As an optic neuropathy, structural imaging of the eye using OCT is of course important. So Dr. Cantor’s next topic was using OCT-based measurements of the optic nerve head. We learned that “cupping”, the excavation at the optic nerve caused by atrophy of the nerve fiber layer (NFL), “doesn’t tell us too much and that we really don’t understand the structure of the nerve well, and we really haven’t been able to quantify it very well, yet.” Cupping for sure is not relevant as disc size influences cup size, whereas the measurement of interest is, at the nerve at least, the amount of healthy axons that are exiting the globe at that point. So how do we quantify this? Well, Dr. Cantor cited the recent work of Dr. Bal Chauhan who, based on some earlier work by Dr. Crawford-Downs in Dr. Burgoyne’s lab, define it at the end points of Bruch’s membrane. At the end of last year, Dr. Chauhan’s group published a proposed metric, the Bruch’s membrane opening minimum rim width, that could be used diagnostically, showing higher sensitivity and specificity compared with other metrics. “I think we’re on the cusp of redefining the optic nerve, really what is the neural retinal rim and where it is and what we really need to be looking at in the eye.” Again, I have to show some skepticism here given that such an automated metric was released in a product several years ago, and it has generated a lot more supportive literature. One need only look at this publication to understand how it delineates its measurement of the neural retinal rim using Bruch’s openings, work that was done based on Drs. Doug Anderson and Don Budenz’s guidance. Dr. Chauhan’s metric is illustrated on this web page. Note that this idea was originally published by Boris Považay et al.
And so we moved on to perimetry and how, in Dr. Cantor’s mind, we were “hitting a technological wall in terms of how much we can manipulate the data”. Visual fields only measure differential light sensitivity, which Dr. Cantor considered insufficient as that is not alone sensitive to early damage. That coupled with the difficult patient experience, questions over reliability, the lack of sensitivity and noise in the data justifies looking at alternative metrics. He cited a study using objective perimetry using multifocal visual evoked potentials (VEPs) and correlated this well with standard perimetry.

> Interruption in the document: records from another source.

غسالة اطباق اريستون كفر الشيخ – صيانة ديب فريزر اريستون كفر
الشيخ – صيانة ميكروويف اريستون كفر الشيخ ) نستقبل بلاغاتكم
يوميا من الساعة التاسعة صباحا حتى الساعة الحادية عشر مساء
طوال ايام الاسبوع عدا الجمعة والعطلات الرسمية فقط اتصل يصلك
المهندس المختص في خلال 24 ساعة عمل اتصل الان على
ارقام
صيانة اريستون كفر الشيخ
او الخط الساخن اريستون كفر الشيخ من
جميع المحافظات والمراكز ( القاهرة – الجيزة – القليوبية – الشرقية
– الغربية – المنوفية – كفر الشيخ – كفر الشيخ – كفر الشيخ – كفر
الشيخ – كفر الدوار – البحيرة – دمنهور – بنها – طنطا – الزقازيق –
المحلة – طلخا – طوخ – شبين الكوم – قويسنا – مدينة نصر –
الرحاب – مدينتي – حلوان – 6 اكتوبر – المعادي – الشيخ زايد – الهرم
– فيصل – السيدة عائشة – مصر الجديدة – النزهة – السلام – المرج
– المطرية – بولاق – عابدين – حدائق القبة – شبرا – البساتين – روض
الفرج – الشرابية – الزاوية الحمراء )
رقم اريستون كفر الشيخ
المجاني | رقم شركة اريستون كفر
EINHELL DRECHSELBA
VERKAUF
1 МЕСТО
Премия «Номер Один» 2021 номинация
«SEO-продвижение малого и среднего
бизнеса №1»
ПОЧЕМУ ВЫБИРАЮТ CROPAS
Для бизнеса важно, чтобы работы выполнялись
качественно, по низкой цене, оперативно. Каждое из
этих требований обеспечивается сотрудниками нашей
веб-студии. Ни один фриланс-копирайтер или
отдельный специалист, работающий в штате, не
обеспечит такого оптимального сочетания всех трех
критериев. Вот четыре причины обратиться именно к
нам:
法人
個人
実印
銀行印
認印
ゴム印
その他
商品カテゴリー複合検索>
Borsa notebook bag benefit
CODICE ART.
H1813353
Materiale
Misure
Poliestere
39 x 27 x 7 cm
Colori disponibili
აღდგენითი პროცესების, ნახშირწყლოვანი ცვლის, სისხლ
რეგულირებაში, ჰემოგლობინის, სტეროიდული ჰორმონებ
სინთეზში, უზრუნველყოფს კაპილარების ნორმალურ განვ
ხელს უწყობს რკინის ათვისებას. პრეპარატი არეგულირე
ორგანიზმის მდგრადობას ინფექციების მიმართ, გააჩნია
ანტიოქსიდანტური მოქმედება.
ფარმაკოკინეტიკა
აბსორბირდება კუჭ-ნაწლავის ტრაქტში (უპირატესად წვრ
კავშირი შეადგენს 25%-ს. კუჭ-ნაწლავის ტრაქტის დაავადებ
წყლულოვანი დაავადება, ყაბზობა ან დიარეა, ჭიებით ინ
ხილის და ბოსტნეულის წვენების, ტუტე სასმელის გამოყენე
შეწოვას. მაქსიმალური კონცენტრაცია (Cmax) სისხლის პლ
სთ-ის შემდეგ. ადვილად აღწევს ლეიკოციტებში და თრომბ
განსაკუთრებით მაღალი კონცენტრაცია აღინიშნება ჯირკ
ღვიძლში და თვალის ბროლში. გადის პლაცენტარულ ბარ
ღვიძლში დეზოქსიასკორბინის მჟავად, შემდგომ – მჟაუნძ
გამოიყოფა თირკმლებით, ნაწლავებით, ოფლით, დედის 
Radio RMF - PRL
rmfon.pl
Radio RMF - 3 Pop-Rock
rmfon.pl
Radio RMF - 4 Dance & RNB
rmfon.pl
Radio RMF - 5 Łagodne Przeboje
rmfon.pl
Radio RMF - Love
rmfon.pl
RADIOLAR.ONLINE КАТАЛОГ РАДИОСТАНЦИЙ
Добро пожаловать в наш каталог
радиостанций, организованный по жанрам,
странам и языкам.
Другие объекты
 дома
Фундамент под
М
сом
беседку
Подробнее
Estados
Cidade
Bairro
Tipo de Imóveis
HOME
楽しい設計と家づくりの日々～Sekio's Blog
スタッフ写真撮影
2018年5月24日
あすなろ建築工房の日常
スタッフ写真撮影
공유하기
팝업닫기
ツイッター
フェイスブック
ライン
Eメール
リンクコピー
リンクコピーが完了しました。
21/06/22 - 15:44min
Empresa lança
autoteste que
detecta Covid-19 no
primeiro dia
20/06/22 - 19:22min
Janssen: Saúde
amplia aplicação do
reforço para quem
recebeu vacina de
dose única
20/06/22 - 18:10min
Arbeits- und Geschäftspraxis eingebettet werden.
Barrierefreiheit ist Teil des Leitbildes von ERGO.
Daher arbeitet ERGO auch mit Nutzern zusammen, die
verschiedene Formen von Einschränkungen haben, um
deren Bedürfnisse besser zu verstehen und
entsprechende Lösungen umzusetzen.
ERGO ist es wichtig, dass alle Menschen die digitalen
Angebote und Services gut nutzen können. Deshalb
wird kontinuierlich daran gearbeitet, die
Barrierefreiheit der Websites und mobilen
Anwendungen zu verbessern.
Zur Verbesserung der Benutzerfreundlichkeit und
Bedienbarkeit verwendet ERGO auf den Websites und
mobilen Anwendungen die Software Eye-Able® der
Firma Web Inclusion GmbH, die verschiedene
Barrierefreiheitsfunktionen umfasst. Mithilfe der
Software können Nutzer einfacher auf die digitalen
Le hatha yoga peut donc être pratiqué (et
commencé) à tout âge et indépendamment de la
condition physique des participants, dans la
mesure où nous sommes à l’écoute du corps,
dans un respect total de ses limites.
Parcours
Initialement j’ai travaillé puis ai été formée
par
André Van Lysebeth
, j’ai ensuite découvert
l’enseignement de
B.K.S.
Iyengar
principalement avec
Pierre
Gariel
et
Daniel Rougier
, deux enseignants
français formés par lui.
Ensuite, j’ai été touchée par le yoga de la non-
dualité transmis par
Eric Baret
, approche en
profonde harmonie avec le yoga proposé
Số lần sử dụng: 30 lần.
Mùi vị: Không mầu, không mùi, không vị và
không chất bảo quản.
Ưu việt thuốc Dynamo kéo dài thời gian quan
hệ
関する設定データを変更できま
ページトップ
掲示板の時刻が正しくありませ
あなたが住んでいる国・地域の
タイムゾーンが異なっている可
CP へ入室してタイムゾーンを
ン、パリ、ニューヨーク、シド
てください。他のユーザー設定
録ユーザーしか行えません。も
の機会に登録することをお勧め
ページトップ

The motivation here is that objective perimetry may show a better structure-function relationship that standard perimetry. He mentioned that Diopsys were developing this technology, among others. Apparently, the post-processing techniques really remove the variability and subjectivity in the interpretation of the measurements; something that, if proven, will indeed be a good thing– a good thing in part because structure is not really used as endpoints in clinical trials for pharmaceuticals as the relationship is not well enough established. His last word on the subject was: “I think that we are on the cusp, in 2013, of maybe being able to start offering our patients an alternative to the torture test of the visual field”.
The talk then shifted to neuroprotection, referencing in particular the deeper understanding in alpha-2 agonists that act to make the retinal ganglion cells more resistant to damage. Such are in clinical trials now and may offer a more specific way to affect the ganglion cells. (Adrenergic agonists activate muscles in the eye that dilate pupils and, therefore, increase outflow of aqueous fluid.)
Dr. Cantor closed with some comments on minimally invasive glaucoma surgical (MIGS) procedures, nicely summarizing the options and the advances being made through improved technologies, and concluded the talk on an optimistic note that, for all the discussed reasons, 2013 could be “lucky 13” for glaucoma. Let’s hope so.